* **YOUR ASSIGNMENT**:
Throughout the entries below, report every line where "vamos" is found.

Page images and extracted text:
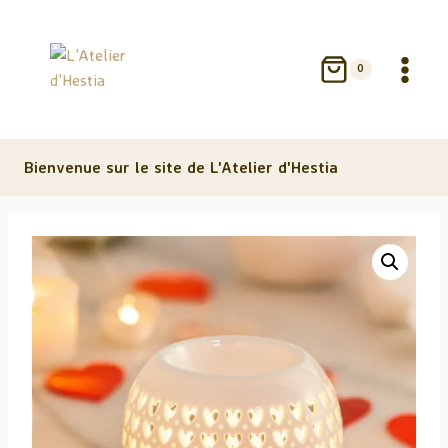
Aller
au
contenu
0
Bienvenue sur le site de L'Atelier d'Hestia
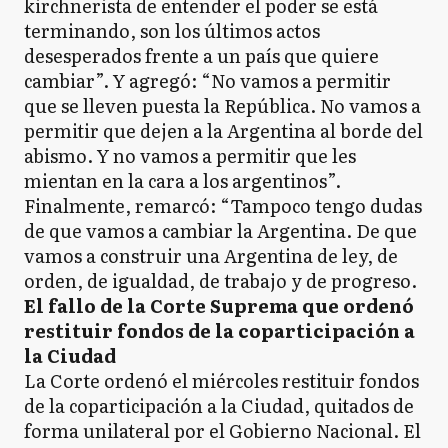
kirchnerista de entender el poder se está
terminando, son los últimos actos
desesperados frente a un país que quiere
cambiar”. Y agregó: “No vamos a permitir
que se lleven puesta la República. No vamos a
permitir que dejen a la Argentina al borde del
abismo. Y no vamos a permitir que les
mientan en la cara a los argentinos”.
Finalmente, remarcó: “Tampoco tengo dudas
de que vamos a cambiar la Argentina. De que
vamos a construir una Argentina de ley, de
orden, de igualdad, de trabajo y de progreso.
El fallo de la Corte Suprema que ordenó
restituir fondos de la coparticipación a
la Ciudad
La Corte ordenó el miércoles restituir fondos
de la coparticipación a la Ciudad, quitados de
forma unilateral por el Gobierno Nacional. El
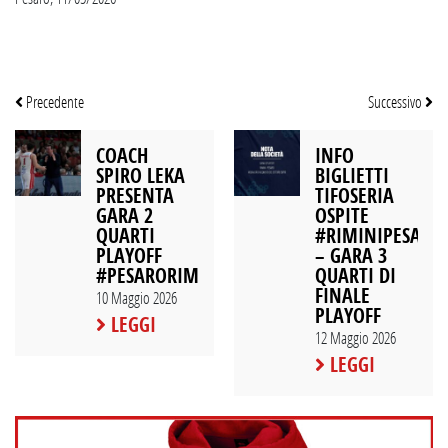
Precedente
Successivo
COACH
INFO
SPIRO LEKA
BIGLIETTI
PRESENTA
TIFOSERIA
GARA 2
OSPITE
QUARTI
#RIMINIPESARO
PLAYOFF
– GARA 3
#PESARORIMINI
QUARTI DI
FINALE
10 Maggio 2026
PLAYOFF
LEGGI
12 Maggio 2026
LEGGI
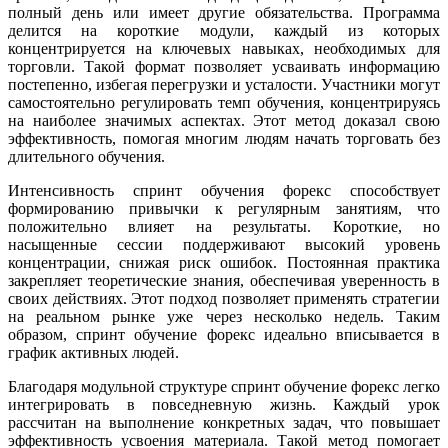
полный день или имеет другие обязательства. Программа
делится на короткие модули, каждый из которых
концентрируется на ключевых навыках, необходимых для
торговли. Такой формат позволяет усваивать информацию
постепенно, избегая перегрузки и усталости. Участники могут
самостоятельно регулировать темп обучения, концентрируясь
на наиболее значимых аспектах. Этот метод доказал свою
эффективность, помогая многим людям начать торговать без
длительного обучения.
Интенсивность спринт обучения форекс способствует
формированию привычки к регулярным занятиям, что
положительно влияет на результаты. Короткие, но
насыщенные сессии поддерживают высокий уровень
концентрации, снижая риск ошибок. Постоянная практика
закрепляет теоретические знания, обеспечивая уверенность в
своих действиях. Этот подход позволяет применять стратегии
на реальном рынке уже через несколько недель. Таким
образом, спринт обучение форекс идеально вписывается в
график активных людей.
Благодаря модульной структуре спринт обучение форекс легко
интегрировать в повседневную жизнь. Каждый урок
рассчитан на выполнение конкретных задач, что повышает
эффективность усвоения материала. Такой метод помогает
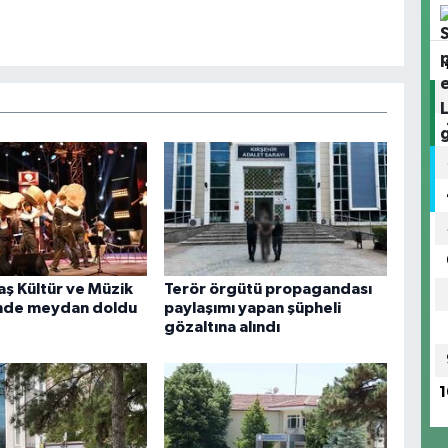
aş Kültür ve Müzik
Terör örgütü propagandası
'nde meydan doldu
paylaşımı yapan şüpheli
gözaltına alındı
1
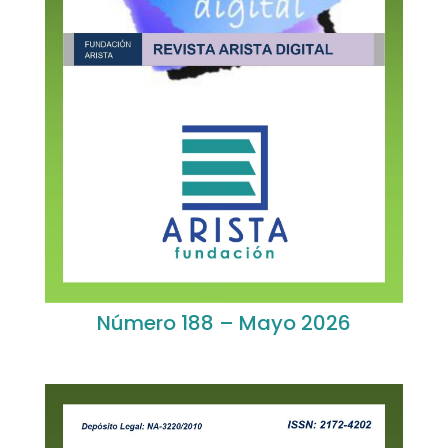
Número 188 – Mayo 2026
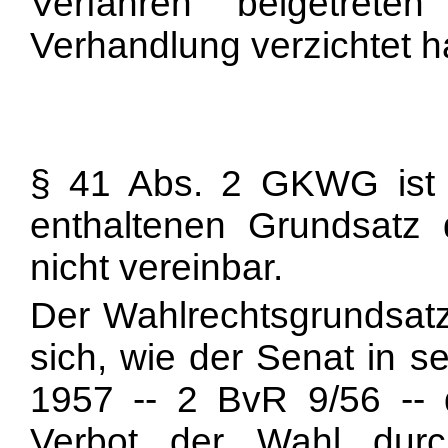
Verfahren beigetrete
Verhandlung verzichtet h
§ 41 Abs. 2 GKWG ist 
enthaltenen Grundsatz 
nicht vereinbar.
Der Wahlrechtsgrundsatz 
sich, wie der Senat in s
1957 -- 2 BvR 9/56 -- d
Verbot der Wahl durc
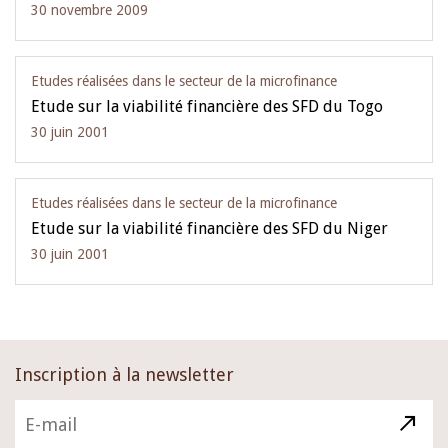
30 novembre 2009
Etudes réalisées dans le secteur de la microfinance
Etude sur la viabilité financière des SFD du Togo
30 juin 2001
Etudes réalisées dans le secteur de la microfinance
Etude sur la viabilité financière des SFD du Niger
30 juin 2001
Inscription à la newsletter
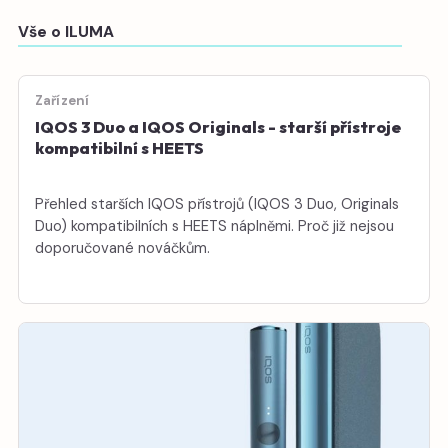
Vše o ILUMA
Zařízení
IQOS 3 Duo a IQOS Originals - starší přístroje
kompatibilní s HEETS
Přehled starších IQOS přístrojů (IQOS 3 Duo, Originals
Duo) kompatibilních s HEETS náplněmi. Proč již nejsou
doporučované nováčkům.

* **SOLUTION TO THE PROBLEM**:
cambiar”. Y agregó: “No vamos a permitir
que se lleven puesta la República. No vamos a
abismo. Y no vamos a permitir que les
de que vamos a cambiar la Argentina. De que
vamos a construir una Argentina de ley, de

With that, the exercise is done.